(Page layout parsing data)
•••••

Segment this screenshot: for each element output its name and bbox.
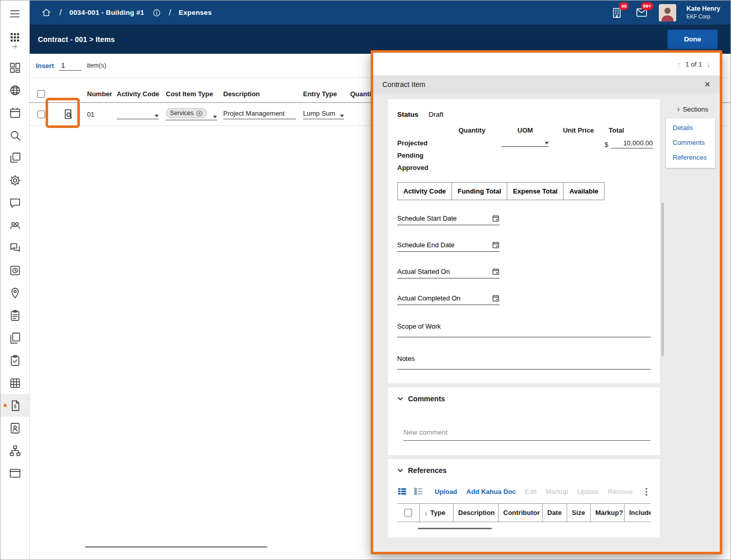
references-horizontal-scrollbar[interactable] bbox=[418, 528, 492, 529]
user-avatar[interactable] bbox=[659, 4, 676, 21]
cell-number[interactable]: 01 bbox=[84, 111, 114, 118]
organization-button[interactable]: 49 bbox=[610, 6, 624, 20]
funding-col-funding-total[interactable]: Funding Total bbox=[452, 183, 507, 200]
breadcrumb-project[interactable]: 0034-001 - Building #1 bbox=[69, 9, 144, 16]
sidebar-item-documents[interactable] bbox=[1, 327, 29, 349]
ref-column-type[interactable]: ↓ Type bbox=[420, 504, 454, 522]
sidebar-item-files[interactable] bbox=[1, 146, 29, 169]
references-select-all-checkbox[interactable] bbox=[404, 509, 412, 516]
ref-column-description[interactable]: Description bbox=[454, 504, 499, 522]
column-description[interactable]: Description bbox=[219, 90, 301, 98]
user-info[interactable]: Kate Henry EKF Corp. bbox=[686, 5, 720, 20]
total-field[interactable]: 10,000.00 bbox=[611, 139, 653, 148]
matrix-col-quantity: Quantity bbox=[446, 126, 498, 136]
funding-col-activity-code[interactable]: Activity Code bbox=[398, 183, 452, 200]
markup-button[interactable]: Markup bbox=[546, 488, 568, 496]
info-icon[interactable] bbox=[152, 8, 161, 17]
sidebar-item-locations[interactable] bbox=[1, 282, 29, 304]
cell-cost-item-type[interactable]: Services bbox=[164, 108, 219, 120]
cost-type-chip[interactable]: Services bbox=[166, 108, 207, 118]
sidebar-item-settings[interactable] bbox=[1, 169, 29, 191]
calendar-icon[interactable] bbox=[492, 241, 500, 249]
projected-unit-price-field[interactable] bbox=[552, 138, 605, 148]
update-button[interactable]: Update bbox=[577, 488, 599, 496]
sidebar-item-globe[interactable] bbox=[1, 79, 29, 101]
notes-field[interactable] bbox=[397, 369, 651, 370]
funding-col-expense-total[interactable]: Expense Total bbox=[507, 183, 564, 200]
sidebar-item-window[interactable] bbox=[1, 462, 29, 484]
next-record-icon[interactable]: ↓ bbox=[707, 60, 711, 69]
schedule-end-date-field[interactable]: Schedule End Date bbox=[397, 241, 500, 252]
section-link-details[interactable]: Details bbox=[673, 124, 708, 132]
close-icon[interactable]: ✕ bbox=[704, 80, 711, 89]
ref-column-size[interactable]: Size bbox=[567, 504, 591, 522]
previous-record-icon[interactable]: ↑ bbox=[677, 60, 681, 69]
section-link-references[interactable]: References bbox=[673, 154, 708, 161]
page-title: Contract - 001 > Items bbox=[30, 35, 115, 44]
sidebar-item-tasks[interactable] bbox=[1, 349, 29, 372]
sidebar-item-schedule[interactable] bbox=[1, 259, 29, 282]
sidebar-item-apps[interactable] bbox=[1, 28, 29, 54]
sidebar-item-grid[interactable] bbox=[1, 372, 29, 394]
panel-vertical-scrollbar[interactable] bbox=[661, 203, 664, 356]
sidebar-item-search[interactable] bbox=[1, 124, 29, 146]
cell-entry-type[interactable]: Lump Sum bbox=[301, 110, 347, 119]
ref-column-contributor[interactable]: Contributor bbox=[499, 504, 543, 522]
actual-started-on-field[interactable]: Actual Started On bbox=[397, 268, 500, 278]
uom-select[interactable] bbox=[502, 142, 549, 147]
list-view-icon[interactable] bbox=[414, 487, 423, 496]
projected-quantity-field[interactable] bbox=[446, 138, 498, 148]
sidebar-item-expenses[interactable]: $ bbox=[1, 394, 29, 417]
home-icon[interactable] bbox=[41, 7, 52, 18]
sidebar-item-messages[interactable] bbox=[1, 191, 29, 214]
cell-activity-code[interactable] bbox=[114, 110, 164, 119]
panel-header: Contract Item ✕ bbox=[373, 75, 720, 94]
horizontal-scrollbar[interactable] bbox=[85, 546, 267, 548]
ref-column-include[interactable]: Include bbox=[625, 504, 651, 522]
done-button[interactable]: Done bbox=[668, 30, 718, 49]
remove-chip-icon[interactable] bbox=[196, 110, 203, 117]
messages-button[interactable]: 99+ bbox=[634, 6, 649, 20]
sidebar-item-forum[interactable] bbox=[1, 236, 29, 259]
column-entry-type[interactable]: Entry Type bbox=[301, 90, 347, 98]
preview-item-icon[interactable] bbox=[62, 108, 74, 120]
insert-link[interactable]: Insert bbox=[36, 62, 54, 70]
cell-description[interactable]: Project Management bbox=[219, 110, 301, 119]
funding-col-available[interactable]: Available bbox=[564, 183, 605, 200]
sidebar-item-dashboard[interactable] bbox=[1, 56, 29, 79]
sections-toggle[interactable]: › Sections bbox=[666, 105, 715, 113]
sidebar-item-clipboard[interactable] bbox=[1, 304, 29, 327]
section-link-comments[interactable]: Comments bbox=[673, 139, 708, 146]
sidebar-item-sitemap[interactable] bbox=[1, 439, 29, 462]
column-number[interactable]: Number bbox=[84, 90, 114, 98]
menu-button[interactable] bbox=[1, 6, 29, 22]
kebab-menu-icon[interactable]: ⋮ bbox=[642, 487, 651, 496]
remove-button[interactable]: Remove bbox=[608, 488, 633, 496]
insert-count-input[interactable] bbox=[59, 60, 81, 71]
column-activity-code[interactable]: Activity Code bbox=[114, 90, 164, 98]
column-cost-item-type[interactable]: Cost Item Type bbox=[164, 90, 219, 98]
upload-button[interactable]: Upload bbox=[435, 488, 457, 496]
scope-of-work-field[interactable] bbox=[397, 337, 651, 337]
edit-button[interactable]: Edit bbox=[525, 488, 536, 496]
calendar-icon[interactable] bbox=[492, 268, 500, 275]
calendar-icon[interactable] bbox=[492, 214, 500, 222]
actual-completed-on-field[interactable]: Actual Completed On bbox=[397, 294, 500, 305]
breadcrumb-app[interactable]: Expenses bbox=[179, 9, 212, 16]
schedule-start-date-field[interactable]: Schedule Start Date bbox=[397, 214, 500, 225]
sidebar-item-people[interactable] bbox=[1, 214, 29, 236]
sidebar-item-calendar[interactable] bbox=[1, 101, 29, 124]
sidebar-item-contacts[interactable] bbox=[1, 417, 29, 439]
ref-column-date[interactable]: Date bbox=[543, 504, 567, 522]
record-position: 1 of 1 bbox=[685, 60, 702, 68]
expenses-doc-icon: $ bbox=[9, 399, 22, 412]
table-view-icon[interactable] bbox=[397, 487, 407, 496]
references-section-toggle[interactable]: References bbox=[397, 466, 651, 475]
new-comment-input[interactable]: New comment bbox=[403, 428, 651, 441]
calendar-icon[interactable] bbox=[492, 294, 500, 302]
ref-column-markup[interactable]: Markup? bbox=[591, 504, 625, 522]
row-checkbox[interactable] bbox=[37, 111, 45, 118]
select-all-checkbox[interactable] bbox=[37, 90, 45, 98]
add-kahua-doc-button[interactable]: Add Kahua Doc bbox=[466, 488, 516, 496]
comments-section-toggle[interactable]: Comments bbox=[397, 395, 651, 403]
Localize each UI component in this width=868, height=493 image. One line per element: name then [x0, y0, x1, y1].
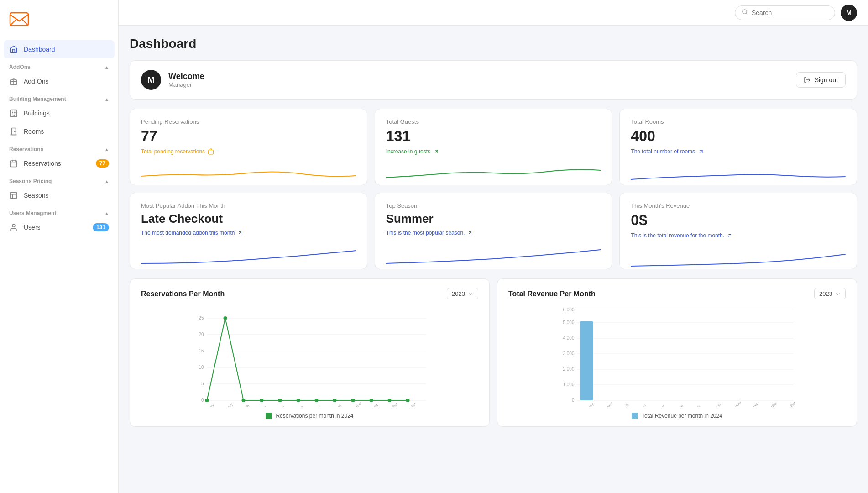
info-chart-addon — [141, 241, 356, 264]
charts-grid: Reservations Per Month 2023 0 5 10 15 20 — [130, 278, 857, 427]
signout-label: Sign out — [815, 76, 838, 84]
svg-text:January: January — [582, 402, 594, 407]
svg-text:September: September — [347, 401, 362, 407]
chart-card-revenue: Total Revenue Per Month 2023 0 1,000 2,0… — [497, 278, 857, 427]
avatar: M — [841, 5, 857, 21]
svg-point-7 — [12, 224, 15, 227]
svg-point-34 — [388, 399, 392, 402]
sidebar-item-seasons-label: Seasons — [24, 192, 48, 199]
svg-text:December: December — [402, 401, 417, 407]
sidebar-item-dashboard[interactable]: Dashboard — [4, 40, 115, 58]
sidebar-item-seasons[interactable]: Seasons — [0, 186, 118, 205]
svg-point-26 — [242, 399, 246, 402]
legend-box-reservations — [266, 413, 272, 419]
trend-icon — [727, 233, 732, 238]
reservations-badge: 77 — [96, 159, 109, 168]
stat-chart-guests — [386, 160, 601, 183]
sidebar: Dashboard AddOns ▲ Add Ons Building Mana… — [0, 0, 119, 493]
building-icon — [9, 109, 18, 118]
chevron-down-icon — [835, 291, 841, 297]
stat-sub-pending: Total pending reservations — [141, 148, 356, 155]
svg-text:November: November — [763, 400, 779, 407]
sidebar-section-reservations: Reservations ▲ — [0, 141, 118, 154]
svg-point-27 — [260, 399, 264, 402]
sidebar-item-rooms[interactable]: Rooms — [0, 122, 118, 141]
legend-box-revenue — [632, 413, 638, 419]
svg-point-29 — [297, 399, 300, 402]
chevron-up-icon: ▲ — [105, 65, 109, 70]
welcome-left: M Welcome Manager — [141, 70, 204, 90]
gift-icon — [9, 77, 18, 86]
arrow-up-icon — [433, 148, 439, 155]
info-value-season: Summer — [386, 212, 601, 226]
year-select-reservations[interactable]: 2023 — [447, 288, 478, 299]
svg-text:August: August — [331, 403, 342, 407]
svg-rect-11 — [209, 150, 214, 154]
info-sub-season: This is the most popular season. — [386, 230, 601, 236]
svg-text:0: 0 — [201, 398, 204, 403]
svg-text:March: March — [620, 403, 630, 407]
search-input[interactable] — [752, 9, 828, 16]
svg-rect-5 — [10, 161, 17, 167]
svg-point-24 — [205, 399, 209, 402]
info-chart-revenue — [631, 244, 846, 267]
signout-button[interactable]: Sign out — [796, 72, 846, 88]
svg-rect-0 — [10, 13, 28, 26]
svg-point-8 — [743, 9, 747, 13]
svg-text:October: October — [747, 402, 759, 407]
info-card-addon: Most Popular Addon This Month Late Check… — [130, 193, 367, 269]
info-label-season: Top Season — [386, 202, 601, 209]
svg-text:1,000: 1,000 — [563, 382, 574, 387]
app-logo — [0, 7, 118, 40]
sidebar-section-seasons: Seasons Pricing ▲ — [0, 173, 118, 186]
season-icon — [9, 191, 18, 200]
door-icon — [9, 127, 18, 136]
info-card-revenue: This Month's Revenue 0$ This is the tota… — [619, 193, 857, 269]
stat-value-rooms: 400 — [631, 128, 846, 145]
topbar: M — [119, 0, 868, 26]
svg-text:June: June — [296, 404, 304, 407]
sidebar-item-reservations-label: Reservations — [24, 160, 61, 167]
svg-text:November: November — [384, 401, 399, 407]
chart-header-revenue: Total Revenue Per Month 2023 — [508, 288, 846, 299]
svg-text:April: April — [639, 404, 648, 407]
stat-card-guests: Total Guests 131 Increase in guests — [375, 109, 612, 185]
svg-text:15: 15 — [199, 348, 204, 353]
clipboard-icon — [208, 148, 214, 155]
stat-label-rooms: Total Rooms — [631, 118, 846, 125]
svg-point-30 — [315, 399, 319, 402]
svg-text:20: 20 — [199, 332, 204, 337]
year-select-revenue[interactable]: 2023 — [814, 288, 846, 299]
stat-value-pending: 77 — [141, 128, 356, 145]
svg-point-4 — [15, 131, 16, 132]
svg-text:October: October — [367, 403, 379, 407]
sidebar-item-users-label: Users — [24, 224, 41, 231]
info-sub-addon: The most demanded addon this month — [141, 230, 356, 236]
svg-text:July: July — [314, 405, 322, 407]
sidebar-section-building: Building Management ▲ — [0, 90, 118, 104]
sidebar-item-buildings[interactable]: Buildings — [0, 104, 118, 122]
info-label-addon: Most Popular Addon This Month — [141, 202, 356, 209]
info-chart-season — [386, 241, 601, 264]
chart-title-reservations: Reservations Per Month — [141, 290, 225, 298]
svg-text:25: 25 — [199, 315, 204, 320]
sidebar-item-reservations[interactable]: Reservations 77 — [0, 154, 118, 173]
svg-point-35 — [406, 399, 410, 402]
svg-text:4,000: 4,000 — [563, 336, 574, 341]
chart-card-reservations: Reservations Per Month 2023 0 5 10 15 20 — [130, 278, 490, 427]
trend-icon — [237, 230, 243, 236]
chart-legend-revenue: Total Revenue per month in 2024 — [508, 413, 846, 419]
reservations-chart-svg: 0 5 10 15 20 25 — [141, 307, 478, 407]
revenue-chart-svg: 0 1,000 2,000 3,000 4,000 5,000 6,000 — [508, 307, 846, 407]
svg-rect-6 — [10, 192, 17, 199]
sidebar-item-users[interactable]: Users 131 — [0, 218, 118, 236]
sidebar-item-addons[interactable]: Add Ons — [0, 72, 118, 90]
svg-point-32 — [351, 399, 355, 402]
svg-text:January: January — [203, 403, 214, 407]
chevron-down-icon — [468, 291, 473, 297]
info-value-revenue: 0$ — [631, 212, 846, 229]
search-box[interactable] — [735, 5, 835, 20]
chart-header-reservations: Reservations Per Month 2023 — [141, 288, 478, 299]
svg-text:December: December — [782, 400, 797, 407]
signout-icon — [804, 76, 811, 84]
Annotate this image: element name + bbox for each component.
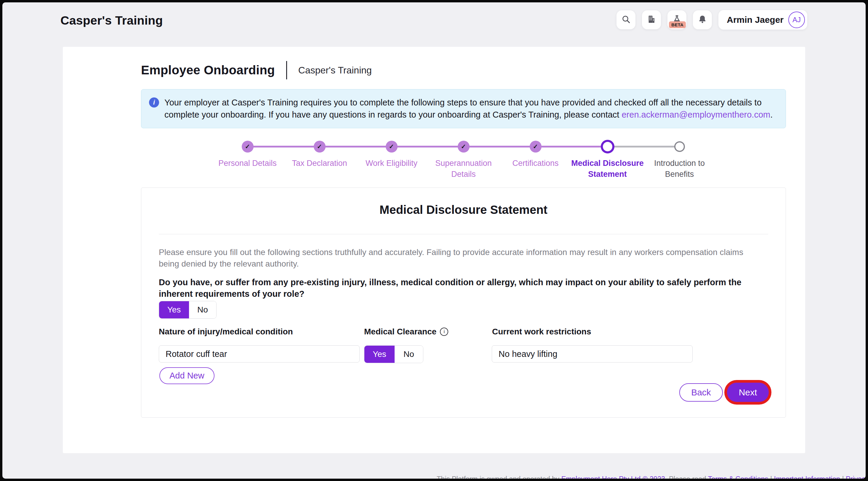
injury-field-label: Nature of injury/medical condition	[159, 327, 293, 336]
footer-text: This Platform is owned and operated by	[437, 475, 561, 479]
medical-clearance-toggle: Yes No	[364, 345, 423, 363]
step-circle-completed: ✓	[386, 141, 398, 153]
step-circle-completed: ✓	[314, 141, 326, 153]
step-circle-active	[601, 140, 614, 153]
page-title: Employee Onboarding	[141, 63, 275, 77]
medical-disclosure-card: Medical Disclosure Statement Please ensu…	[141, 188, 786, 418]
toggle-yes-option[interactable]: Yes	[159, 301, 189, 318]
step-label: Medical Disclosure Statement	[570, 158, 645, 180]
step-introduction-benefits[interactable]: Introduction to Benefits	[644, 140, 715, 180]
step-label: Work Eligibility	[354, 158, 429, 169]
step-label: Introduction to Benefits	[642, 158, 717, 180]
search-icon	[621, 14, 631, 25]
clearance-field-label: Medical Clearance i	[364, 327, 448, 336]
step-circle-completed: ✓	[242, 141, 254, 153]
next-button[interactable]: Next	[727, 383, 769, 402]
info-icon: i	[149, 97, 159, 107]
back-button[interactable]: Back	[679, 383, 723, 402]
organisation-button[interactable]	[642, 10, 661, 29]
contact-email-link[interactable]: eren.ackerman@employmenthero.com	[622, 110, 770, 119]
page-header: Employee Onboarding Casper's Training	[141, 61, 372, 79]
step-circle-completed: ✓	[458, 141, 470, 153]
clearance-no-option[interactable]: No	[395, 346, 423, 363]
main-panel: Employee Onboarding Casper's Training i …	[63, 47, 805, 453]
window-frame: Casper's Training BETA Armin Jaeger AJ	[0, 0, 868, 481]
building-icon	[647, 14, 656, 25]
search-button[interactable]	[617, 10, 636, 29]
footer: This Platform is owned and operated by E…	[437, 475, 866, 479]
user-name: Armin Jaeger	[727, 15, 783, 25]
card-title: Medical Disclosure Statement	[141, 203, 786, 217]
topbar-actions: BETA Armin Jaeger AJ	[617, 10, 807, 30]
clearance-yes-option[interactable]: Yes	[364, 346, 395, 363]
banner-text-suffix: .	[770, 110, 773, 119]
step-connector	[608, 146, 680, 148]
step-connector	[464, 146, 536, 148]
step-label: Personal Details	[210, 158, 285, 169]
notifications-button[interactable]	[693, 10, 712, 29]
user-menu[interactable]: Armin Jaeger AJ	[718, 10, 807, 30]
footer-important-info-link[interactable]: Important Information	[774, 475, 840, 479]
clearance-info-icon[interactable]: i	[440, 328, 448, 336]
bell-icon	[698, 14, 707, 25]
clearance-label-text: Medical Clearance	[364, 327, 436, 336]
preexisting-condition-toggle: Yes No	[159, 301, 217, 319]
step-label: Certifications	[498, 158, 573, 169]
step-label: Superannuation Details	[426, 158, 501, 180]
preexisting-condition-question: Do you have, or suffer from any pre-exis…	[159, 277, 763, 300]
footer-text: . Please read	[665, 475, 708, 479]
footer-terms-link[interactable]: Terms & Conditions	[708, 475, 769, 479]
footer-privacy-link[interactable]: Privacy Policy	[846, 475, 866, 479]
step-label: Tax Declaration	[282, 158, 357, 169]
step-circle-completed: ✓	[530, 141, 541, 153]
step-connector	[248, 146, 320, 148]
banner-text: Your employer at Casper's Training requi…	[164, 97, 776, 121]
onboarding-info-banner: i Your employer at Casper's Training req…	[141, 89, 786, 128]
avatar: AJ	[788, 11, 805, 28]
title-divider	[286, 61, 287, 79]
onboarding-stepper: ✓ Personal Details ✓ Tax Declaration ✓ W…	[212, 140, 715, 180]
step-connector	[320, 146, 392, 148]
restrictions-input[interactable]	[492, 345, 693, 362]
injury-input[interactable]	[159, 345, 360, 362]
footer-company-link[interactable]: Employment Hero Pty Ltd © 2023	[561, 475, 665, 479]
beta-badge: BETA	[669, 21, 686, 28]
step-circle-upcoming	[674, 141, 685, 152]
page-subtitle: Casper's Training	[298, 65, 372, 76]
footer-separator: |	[842, 475, 844, 479]
card-divider	[159, 234, 768, 234]
beta-features-button[interactable]: BETA	[668, 10, 686, 29]
app-screen: Casper's Training BETA Armin Jaeger AJ	[2, 2, 866, 479]
toggle-no-option[interactable]: No	[189, 301, 216, 318]
restrictions-field-label: Current work restrictions	[492, 327, 591, 336]
step-connector	[392, 146, 464, 148]
card-description: Please ensure you fill out the following…	[159, 247, 750, 269]
add-new-button[interactable]: Add New	[159, 367, 215, 384]
brand-title: Casper's Training	[60, 13, 163, 28]
step-connector	[536, 146, 608, 148]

•••••

Where a line of the data holds "funding", show that line.

funding-col-funding-total[interactable]: Funding Total bbox=[452, 183, 507, 200]
funding-col-activity-code[interactable]: Activity Code bbox=[398, 183, 452, 200]
funding-col-expense-total[interactable]: Expense Total bbox=[507, 183, 564, 200]
funding-col-available[interactable]: Available bbox=[564, 183, 605, 200]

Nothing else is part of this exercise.